◆ WORK TASK
Go through the records and report each line holding the string "phone".

[Records excerpted from a collection]
═══
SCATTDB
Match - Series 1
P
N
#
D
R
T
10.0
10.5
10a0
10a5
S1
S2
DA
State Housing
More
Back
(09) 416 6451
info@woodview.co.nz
═══
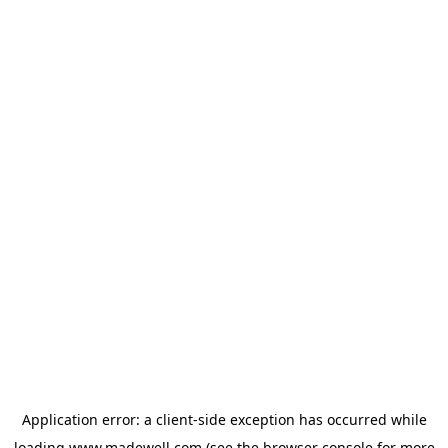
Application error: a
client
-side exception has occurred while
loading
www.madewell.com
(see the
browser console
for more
═══
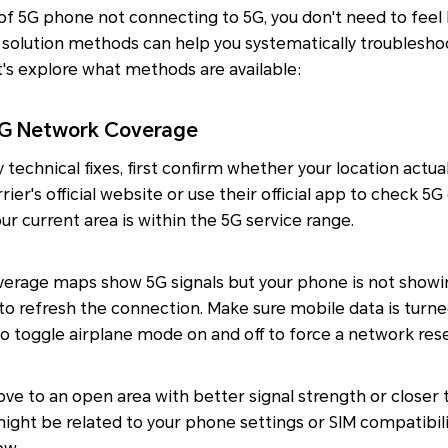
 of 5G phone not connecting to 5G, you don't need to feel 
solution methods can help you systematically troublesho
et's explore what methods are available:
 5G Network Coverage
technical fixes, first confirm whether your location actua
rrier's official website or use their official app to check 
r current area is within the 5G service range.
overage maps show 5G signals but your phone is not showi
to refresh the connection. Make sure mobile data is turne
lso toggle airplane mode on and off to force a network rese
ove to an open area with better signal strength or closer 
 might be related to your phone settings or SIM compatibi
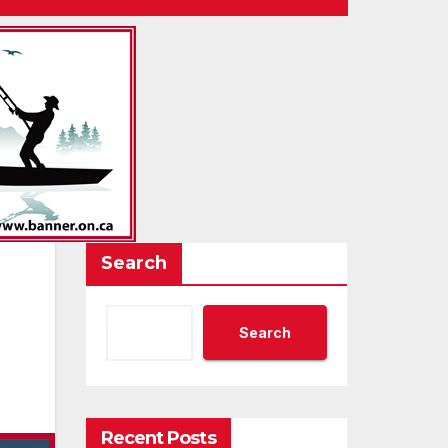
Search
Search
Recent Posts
═══
◆ ANSWER BOX
 of 5G phone not connecting to 5G, you don't need to feel 
overage maps show 5G signals but your phone is not showi
 might be related to your phone settings or SIM compatibi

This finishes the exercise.